The New Year is all about new beginnings, a fresh start, and a chance to hit the “reset” button after a season of eating, drinking, and being merry. So, it’s not surprising that many of us feel the need to set some pretty grand goals. The fact is, only 8% of resolution makers achieve them. That’s why this year, let’s get real. Instead of thinking of resolutions, let’s think about healthy life solutions.
Listed below are 8 healthy life solutions!! Read on …
- Reduce your Sugar Intake:
Recommended intake of sugar is 5 teaspoons per day. We Indians usually go beyond this budget. Go slow on sugar sweetened beverages, ketchup, sweets, sweetened cereals to cut down your daily sugar consumption. Be wise enough to read food labels. To curb your sugar cravings, have fresh fruits, dates and raisins which are naturally sweet.

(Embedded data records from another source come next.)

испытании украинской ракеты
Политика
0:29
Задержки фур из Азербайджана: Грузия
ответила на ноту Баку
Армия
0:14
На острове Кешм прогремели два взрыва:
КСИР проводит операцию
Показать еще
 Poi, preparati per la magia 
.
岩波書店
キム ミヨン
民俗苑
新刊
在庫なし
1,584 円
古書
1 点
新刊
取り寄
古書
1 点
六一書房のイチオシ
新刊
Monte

2. Eat more fruits and vegetables:
Vegetables and fruits provide protective substances such as vitamins, minerals and phytonutrients. Have cut vegetable sticks with healthy dips made from hung curds or hummus. To improve your vegetable intake, add more veggies wherever possible like salad, soups, pizzas, sandwiches and wraps. Have seasonal fruits. Aim at eating at least one fruit a day
3. Choose healthy Snacks:
Mid-meal snacks are very important to help you cut down temptation for junk food. Always carry with yourself some snacks like nuts or trail mix, low fat cheese, yogurt, seasonal fruits, roasted makhana, roasted cereal puffs (like rice, jowar, bajra, nachni). Keep snacks to one serving and do not over eat, even if they are healthy. And most important is to remember, snack only when hungry, and not when you’re bored or stressed.
4. Eat Mindfully:
Do not eat unless you’re hungry. Stop when you feel satisfied, but before you feel full. It takes 20 minutes for your brain to register that you’re full. So, eat slowly and don’t gulp the food down in haste. Don’t sit in front of the TV or computer when you eat. You’re more likely to overeat when you multitask. When you tune in to your appetite signals, you won’t eat just because you’re bored.

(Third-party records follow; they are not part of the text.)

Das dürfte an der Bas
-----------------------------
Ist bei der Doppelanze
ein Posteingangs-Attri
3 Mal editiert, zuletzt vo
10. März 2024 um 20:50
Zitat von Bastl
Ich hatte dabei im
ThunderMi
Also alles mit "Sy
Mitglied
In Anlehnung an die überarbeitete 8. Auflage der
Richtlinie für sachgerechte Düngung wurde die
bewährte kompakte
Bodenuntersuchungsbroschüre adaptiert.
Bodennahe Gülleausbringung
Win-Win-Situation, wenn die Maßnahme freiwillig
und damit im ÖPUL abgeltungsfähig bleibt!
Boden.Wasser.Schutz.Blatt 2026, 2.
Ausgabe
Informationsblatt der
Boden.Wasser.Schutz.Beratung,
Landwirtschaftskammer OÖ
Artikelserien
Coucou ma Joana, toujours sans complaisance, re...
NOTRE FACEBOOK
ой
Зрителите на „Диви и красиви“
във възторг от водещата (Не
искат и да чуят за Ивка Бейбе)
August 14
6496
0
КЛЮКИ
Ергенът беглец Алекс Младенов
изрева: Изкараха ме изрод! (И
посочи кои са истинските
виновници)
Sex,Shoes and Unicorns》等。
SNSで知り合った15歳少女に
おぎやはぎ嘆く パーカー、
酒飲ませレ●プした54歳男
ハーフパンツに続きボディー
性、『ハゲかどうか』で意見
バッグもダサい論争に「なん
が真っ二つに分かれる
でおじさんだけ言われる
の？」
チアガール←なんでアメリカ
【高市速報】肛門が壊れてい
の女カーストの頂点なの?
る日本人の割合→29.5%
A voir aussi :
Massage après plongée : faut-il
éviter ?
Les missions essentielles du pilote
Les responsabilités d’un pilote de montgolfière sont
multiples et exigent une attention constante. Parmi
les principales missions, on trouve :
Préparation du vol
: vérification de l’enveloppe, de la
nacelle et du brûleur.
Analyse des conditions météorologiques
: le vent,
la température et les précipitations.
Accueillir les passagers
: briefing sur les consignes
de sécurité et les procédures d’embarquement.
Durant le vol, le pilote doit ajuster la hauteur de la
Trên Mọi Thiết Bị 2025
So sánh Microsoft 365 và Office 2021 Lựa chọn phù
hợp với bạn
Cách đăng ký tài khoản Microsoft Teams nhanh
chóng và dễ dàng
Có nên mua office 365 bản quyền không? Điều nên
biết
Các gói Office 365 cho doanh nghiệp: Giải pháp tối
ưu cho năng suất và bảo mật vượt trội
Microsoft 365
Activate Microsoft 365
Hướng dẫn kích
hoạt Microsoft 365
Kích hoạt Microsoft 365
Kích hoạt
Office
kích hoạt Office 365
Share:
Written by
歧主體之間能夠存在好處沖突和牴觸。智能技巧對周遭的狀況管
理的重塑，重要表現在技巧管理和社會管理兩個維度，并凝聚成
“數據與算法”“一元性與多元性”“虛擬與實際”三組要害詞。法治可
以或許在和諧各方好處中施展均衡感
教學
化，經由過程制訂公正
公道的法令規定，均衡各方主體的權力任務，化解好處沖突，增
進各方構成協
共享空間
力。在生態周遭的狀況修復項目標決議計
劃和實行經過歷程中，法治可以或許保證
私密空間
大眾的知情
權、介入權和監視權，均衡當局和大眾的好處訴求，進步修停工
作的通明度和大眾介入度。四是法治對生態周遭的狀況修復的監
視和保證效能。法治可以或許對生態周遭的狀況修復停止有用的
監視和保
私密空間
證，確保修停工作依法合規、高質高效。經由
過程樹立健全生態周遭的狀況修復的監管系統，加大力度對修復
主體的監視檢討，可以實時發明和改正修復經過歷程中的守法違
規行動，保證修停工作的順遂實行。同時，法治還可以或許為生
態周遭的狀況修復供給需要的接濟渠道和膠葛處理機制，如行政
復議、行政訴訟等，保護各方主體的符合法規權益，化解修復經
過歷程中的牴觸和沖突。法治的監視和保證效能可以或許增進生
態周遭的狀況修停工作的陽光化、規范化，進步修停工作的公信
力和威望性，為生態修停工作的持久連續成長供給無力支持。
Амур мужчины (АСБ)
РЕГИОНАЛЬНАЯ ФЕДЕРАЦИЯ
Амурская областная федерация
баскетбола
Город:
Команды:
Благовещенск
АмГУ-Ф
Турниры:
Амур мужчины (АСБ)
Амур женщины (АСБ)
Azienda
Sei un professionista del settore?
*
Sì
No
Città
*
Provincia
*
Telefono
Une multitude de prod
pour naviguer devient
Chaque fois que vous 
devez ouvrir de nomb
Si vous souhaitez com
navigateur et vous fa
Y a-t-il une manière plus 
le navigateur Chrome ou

5. Eat at Home more often:
Cook more than you need, and freeze half. By practicing this you’ll have meals you can take out and heat up when you need them. Try an easy-to-make healthy meals like oatmeal with fruit/egg omelette for breakfast, daliya (broken wheat/broken jowar, etc.) khichdi/barley khichdi with curd for lunch or dinner. Same old options can often get monotonous, learn to make variety using different ingredients which are good for your health.

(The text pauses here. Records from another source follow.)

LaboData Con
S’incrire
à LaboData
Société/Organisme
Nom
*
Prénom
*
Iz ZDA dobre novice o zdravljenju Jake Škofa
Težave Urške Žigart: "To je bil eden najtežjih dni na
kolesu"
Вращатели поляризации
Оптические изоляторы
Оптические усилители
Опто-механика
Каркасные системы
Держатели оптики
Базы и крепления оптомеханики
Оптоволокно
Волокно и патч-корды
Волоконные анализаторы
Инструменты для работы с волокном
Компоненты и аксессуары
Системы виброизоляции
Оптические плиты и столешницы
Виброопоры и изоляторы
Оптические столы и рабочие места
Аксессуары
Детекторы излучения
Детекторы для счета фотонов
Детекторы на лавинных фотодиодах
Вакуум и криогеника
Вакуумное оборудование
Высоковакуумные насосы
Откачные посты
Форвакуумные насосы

6. Eat smart at Restaurants/Parties:
Munch a healthy snack before you go so that you don’t get so hungry when you get there. Start with a clear (not creamy) soup or a salad (watch the dressing). Take small servings of food. Or share it with your friends. Because moderation is the key to achieve your goal! Choose grilled, tandoori, baked and avoid foods which says fried, cream of, and crispy. Sip on water or sugar-free soda instead of sugary beverages. Alcohol can be high in calories too. Hence, drink in moderation.
7. Learn to say NO:
Stay strong. Say no. Every bite adds up, so don’t give in. Explain why you’re saying no if you want to or just politely decline. You owe yourself good health.
8. Prioritize Workout:
Many of us take up gym memberships in January but end up not being regular with workout due to lack of time and energy. So, let us be realistic with workout goals too. American Heart Association recommends 150 minutes of moderate intensity activity in a week. Compensate for the time you couldn’t spare for workout on weekends. Engage yourself in any activity that you like — to stay fit. Workout till you sweat — as it is said, “Sweat is Fat crying”. There are multiple options like walking, running, skipping, cycling, swimming, or playing your favorite sport like cricket, football, badminton, lawn tennis, squash, etc.
This year, aim to develop lifelong healthy habits. And don’t forget to reward yourself when you meet it. Also, remember not to make too many changes at once.